Para ampliar un tanto lo expuesto por el autor, se debe aclarar que en la vida práctica escolar de los educandos en primera infancia se evidencia lo planteado ya que en los juegos de lenguaje hablan para sí mismos porque vivencian su fantasía, su mundo y al interrelacionarse establecen dinámicas comunicativas con las cuales se socializan y con la intervención del docente, su gestión se centra en ayudar a los niños a hablar bien para así facilitarle los procesos de comunicación y socialización motivándolo y desarrollando en la cotidianidad, lazos afectivos que fortalezcan la escucha y correspondencia recíproca.

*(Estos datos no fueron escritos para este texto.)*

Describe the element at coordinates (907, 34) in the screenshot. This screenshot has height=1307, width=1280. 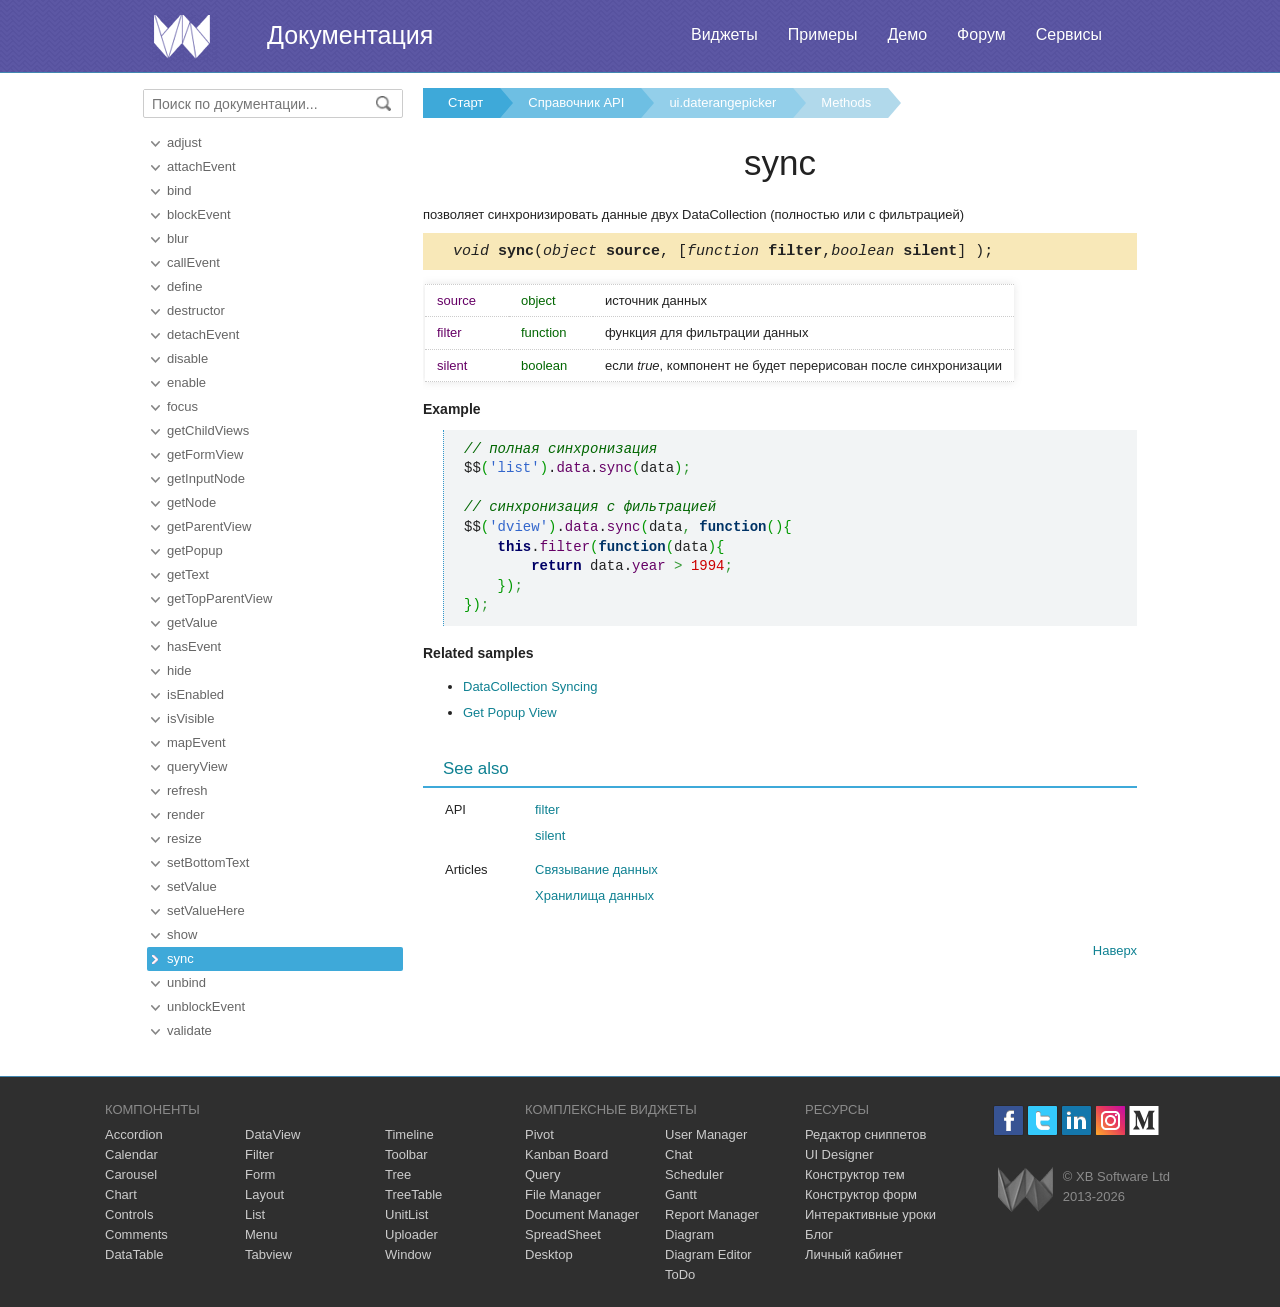 I see `Демо` at that location.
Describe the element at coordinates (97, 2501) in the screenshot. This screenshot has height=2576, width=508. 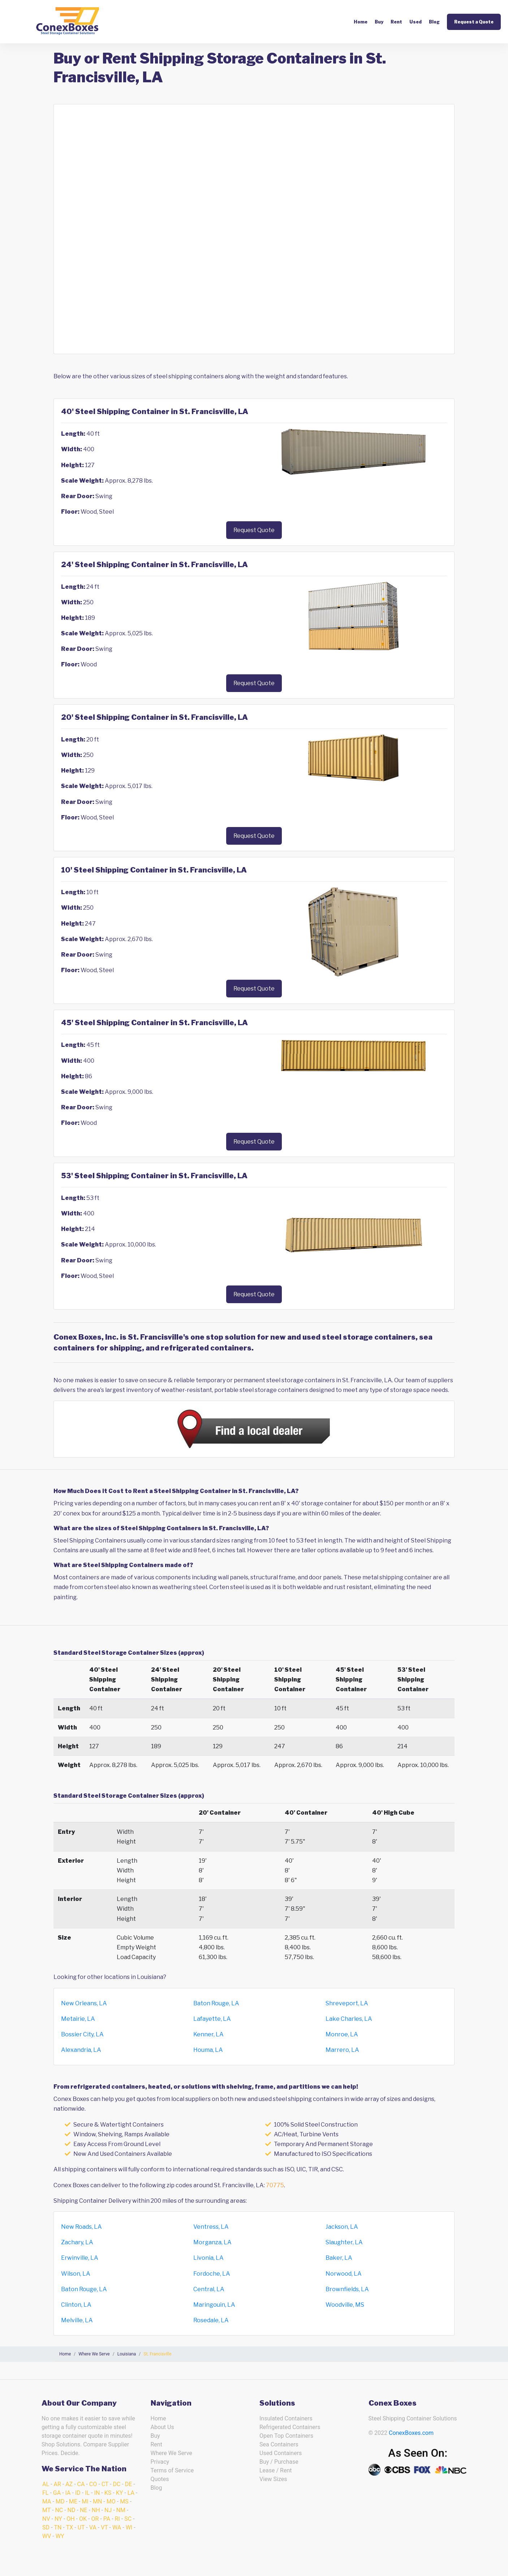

Hablar para sí mismo aplica muchas veces para los niños en edad preescolar, ya que por ejemplo cuando están leyendo o explorando un texto, se les escucha hablar, es decir, piensan en voz alta, por lo tanto, el habla entra a formar parte muy importante de nuestro proceso de

pensamiento, aunque se tenga como principio establecido que hablar en voz alta siempre implica que esté presente un oyente. Pero, cabe entonces preguntarse ¿el hablar con los otros a dónde queda? Efectivamente, cuando dos personas o más establecen una comunicación, se pone de manifiesto considerar que existe un emisor y un receptor, o de igual manera, un hablante y un oyente; el primero es quien dice lo que piensa y el segundo escucha y reflexiona sobre lo dicho

Colomer (2005) recuerda que “la experiencia humana se expresa a través de la participación en los sistemas simbólicos de la cultura, de tal modo que la vida sólo nos resulta comprensible en virtud de esos sistemas de interpretación”. Por consiguiente, el niño de preescolar

a través del lenguaje y de su discurso explicativo, narra su lógica en un lenguaje simbólico dando a conocer sus afectos, sus ideas y sus imaginarios inmerso en su cultura que vive y lo caracteriza. Sin duda alguna, la conversación en los niños es una forma de expresarse auténticamente y es en este sentido que ingresamos a su mundo en ese banquete de palabras que tanto les agrada y regocija como lo presenta Cordua (2003) “hagamos que nuestra conversación con ellos se transforme en una ‘tranquila aventura” (pág. 16). Entre los niños de preescolar, cotidianamente se generan conversaciones que permiten al adulto ingresar en su mundo, les agrada ser

escuchados en un clima de confianza donde se genera la posibilidad de expresarse desde la interioridad.